Je suis autodidacte et j'ai construit mon univers, mon savoir-faire sur mes sentiments, mes aptitudes, ma curiosité..., formée par mon regard poursuivant, dans la création ce que mes sens ressentent dans l'art. Toutefois, quelques cours particuliers et conseils de peintres m'ont guidée pour la technique.

Je pense que s'accomplir au travers d'une création relève du bonheur de réaliser ce qui hante nos mains, nos pensées, nos âmes. Ainsi, concernant ce trouble qui envahit, l'auteur qui voit son ressenti s'achever sur sa toile, trouve une satisfaction qu'il vit pleinement, puis le spectateur qui rejoint, dans l'œuvre accomplie, l'émotion d'un moment… celle de l'auteur lors de la création.

Ainsi depuis l'enfance, j'ai créé, selon mes règles et mon approche, tout en respectant dans la ligne de mes désirs, de l'esthétique et du plaisir, la joie de réaliser ma personnalité au travers des mes créations.

L'importance des sentiments dans l'art est LA part essentielle qui fait l'œuvre.

Lors des expositions, en contact avec les visiteurs, les regards posés appuyés sur mes œuvres me touchent au plus profond de mon être car dans un tel moment je sens un lien avec "l'autre" qui me rapproche du mystère de l'art, de la création et de la diversité, pluralité de l'art.

L'art est un sentiment… et j'essaie de produire les deux.


TECHNIQUE & INFLUENCE

Mon style est cadré, c'est principalement l'abstraction…un style qui m'attire pour sa liberté car elle travestit le factuel, le visible, l'exactitude et libère une autre émotion surréaliste.
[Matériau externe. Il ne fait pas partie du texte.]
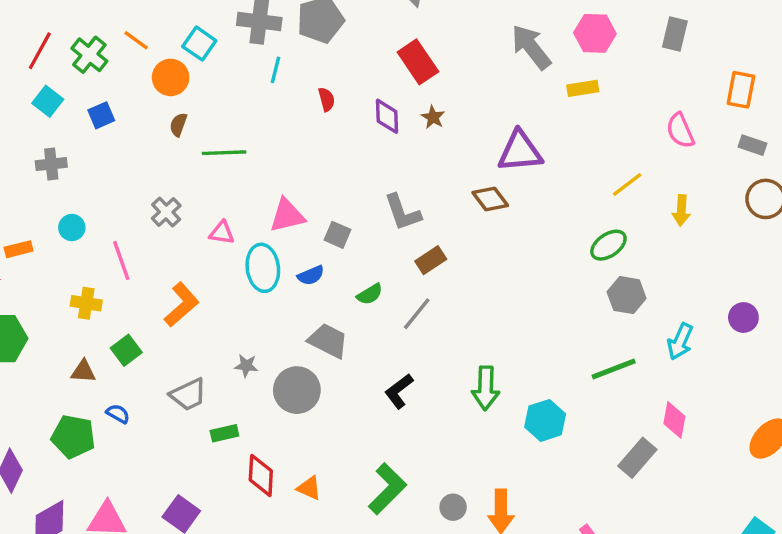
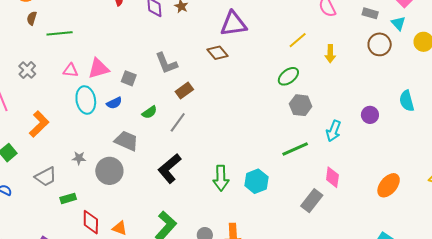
pink triangle: (222, 233) -> (71, 70), moved
green arrow: (486, 388) -> (221, 178), moved
black L-shape: (399, 391) -> (170, 168), size x1.4

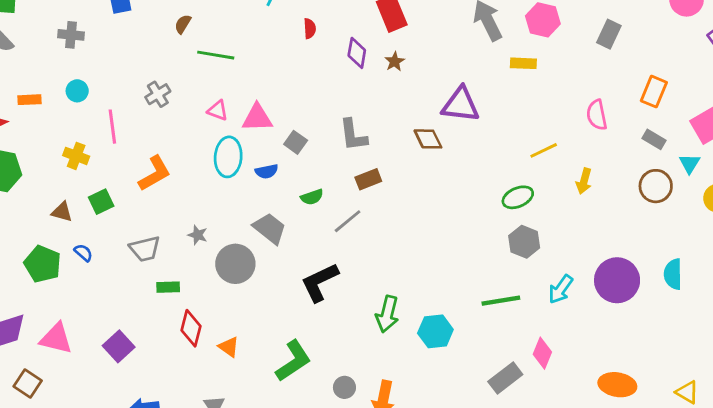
purple circle: (370, 115) -> (617, 280), size x1.8
orange ellipse: (389, 185) -> (617, 385), turned 45

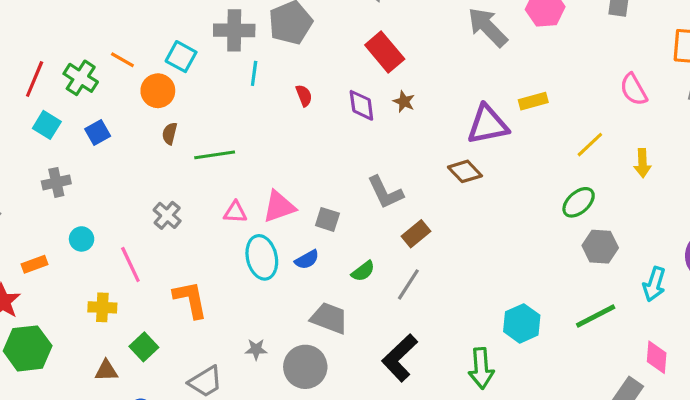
yellow rectangle: (523, 63) -> (533, 101), moved
orange L-shape: (155, 173) -> (190, 299), turned -54
cyan hexagon: (435, 331) -> (522, 323), moved

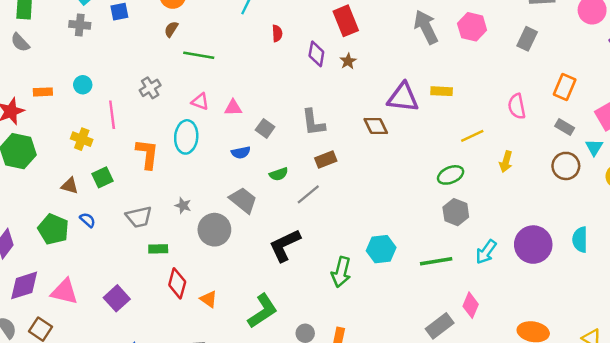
gray cross: (56, 182) -> (80, 25), moved
pink triangle: (279, 207) -> (233, 108), size x0.7
cyan ellipse: (262, 257) -> (186, 137), moved

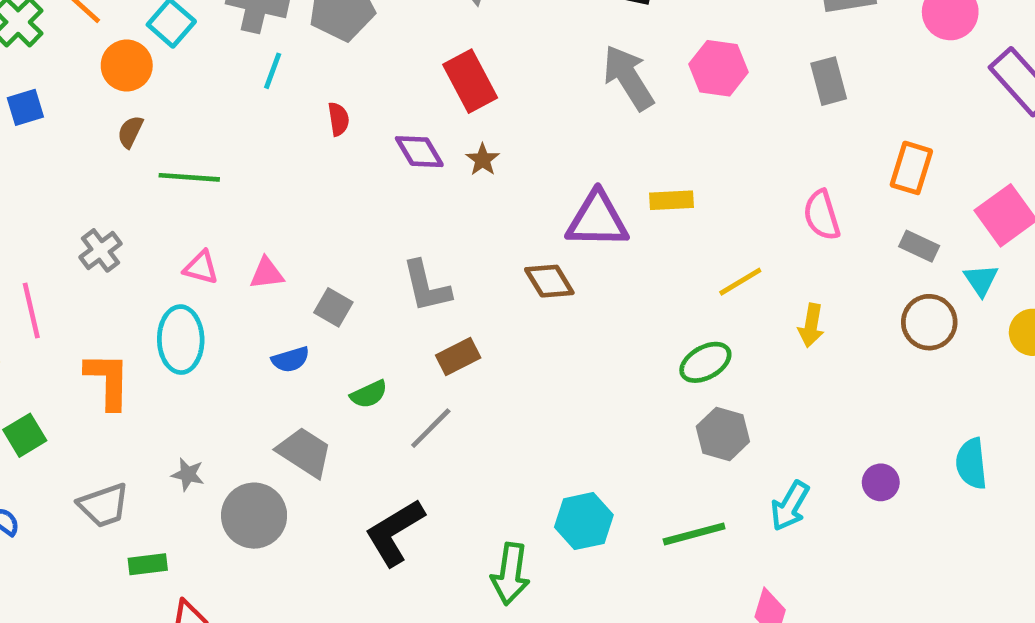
gray rectangle: (527, 39) -> (829, 81), turned -35
purple diamond: (316, 54) -> (419, 152), turned -35
purple circle: (533, 245) -> (881, 482), size x0.5

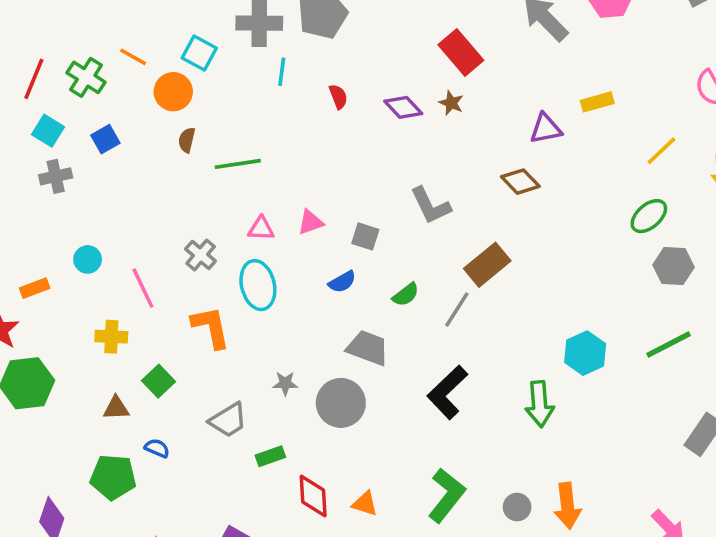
red rectangle: (470, 81) -> (461, 53), moved
purple triangle: (597, 220) -> (546, 129), size x0.7
gray cross: (100, 250) -> (201, 255), moved
brown rectangle: (458, 356) -> (487, 265), moved, size x1.4

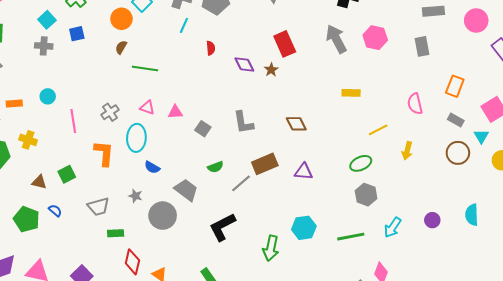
purple triangle: (546, 129) -> (304, 172), moved
blue semicircle: (342, 282) -> (152, 167), moved, turned 42
yellow cross: (111, 337) -> (28, 140), moved

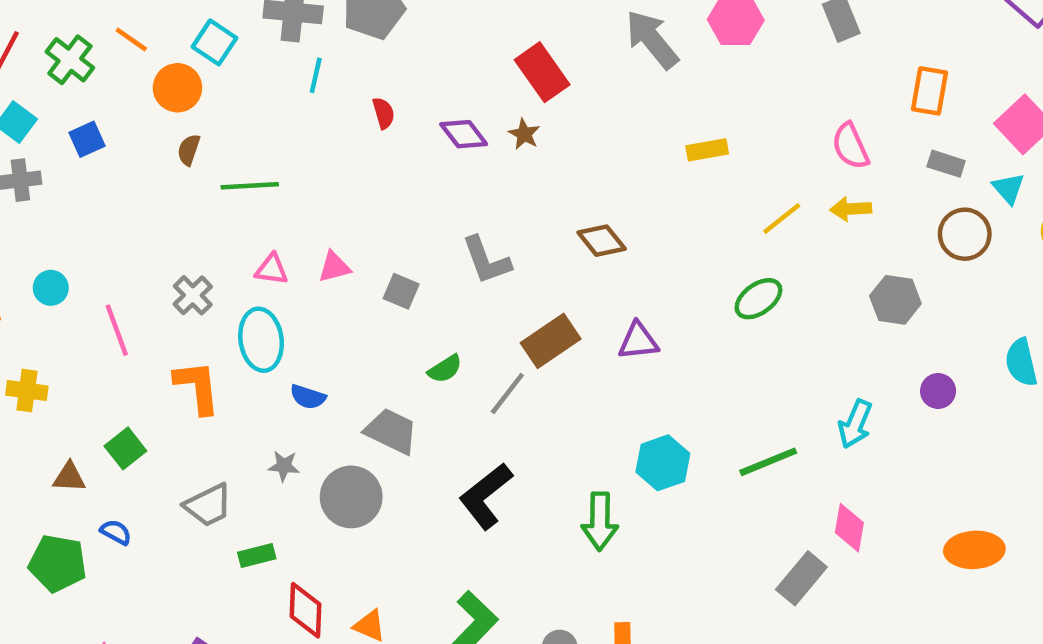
yellow arrow: (407, 151) -> (851, 209), moved, turned 84
gray hexagon: (366, 195) -> (895, 300), moved

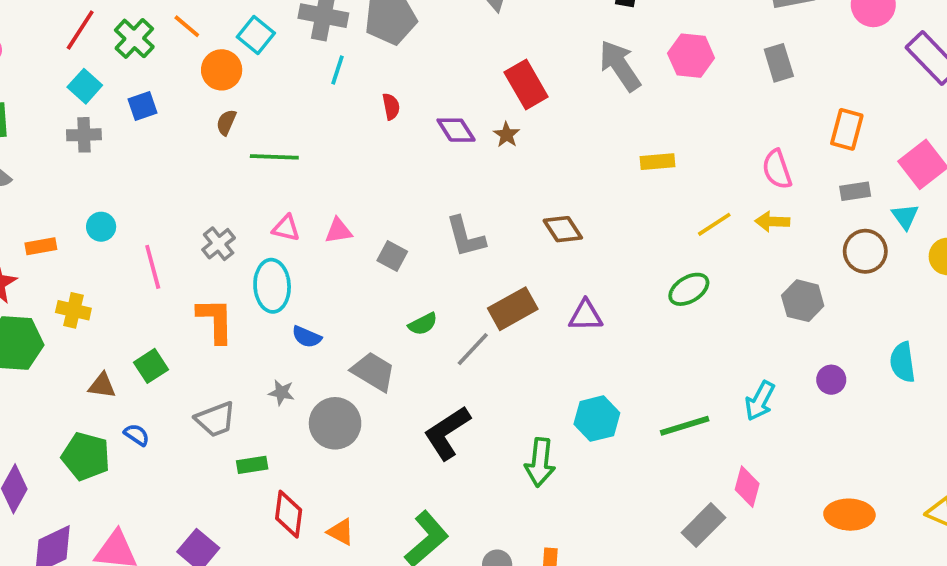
gray rectangle: (946, 164) -> (855, 191), turned -32

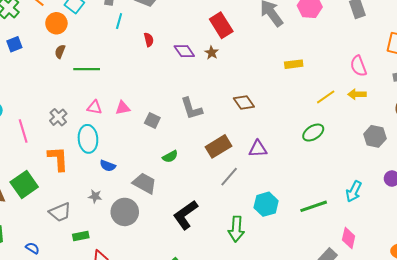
gray line: (473, 349) -> (229, 177), moved
green square: (151, 366) -> (24, 185), size x1.5
blue semicircle: (137, 435) -> (32, 248), moved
Je me suis tournée vers l'abstrait et l'acrylique après de longues années où l'huile et le figuratif s'unissaient sur mes toiles ou tout autre support. Une certaine lassitude s'était installée et reproduire ce que mes yeux voyaient ne me suffisait plus. L'attrait n'était plus là et je ne peignais que rarement.

En 2011, sur une impulsion pour Anaïs (ma nièce), l'acrylique et l'abstrait sont entrés dans ma tête pour mon plus grand plaisir. Enfin ma peinture a pénétré la fusion de mes pensées, mes idées nouvelles, mes humeurs, au travers d'une autre technique. Dans le même esprit, le collage et l'application de matière, matériau composite, textile et autres entraînent mon imagination vers d'autres voies.

En peinture abstraite, l'abstraction est une vision libre qui réfléchit la pensée qu'elle dégage et que le créateur a insufflée. Ainsi, l'œuvre abstraite née de l'abstraction n'est ni une réplique de la réalité, ni une certitude, ni une erreur, elle est !… simplement une vue de l'esprit.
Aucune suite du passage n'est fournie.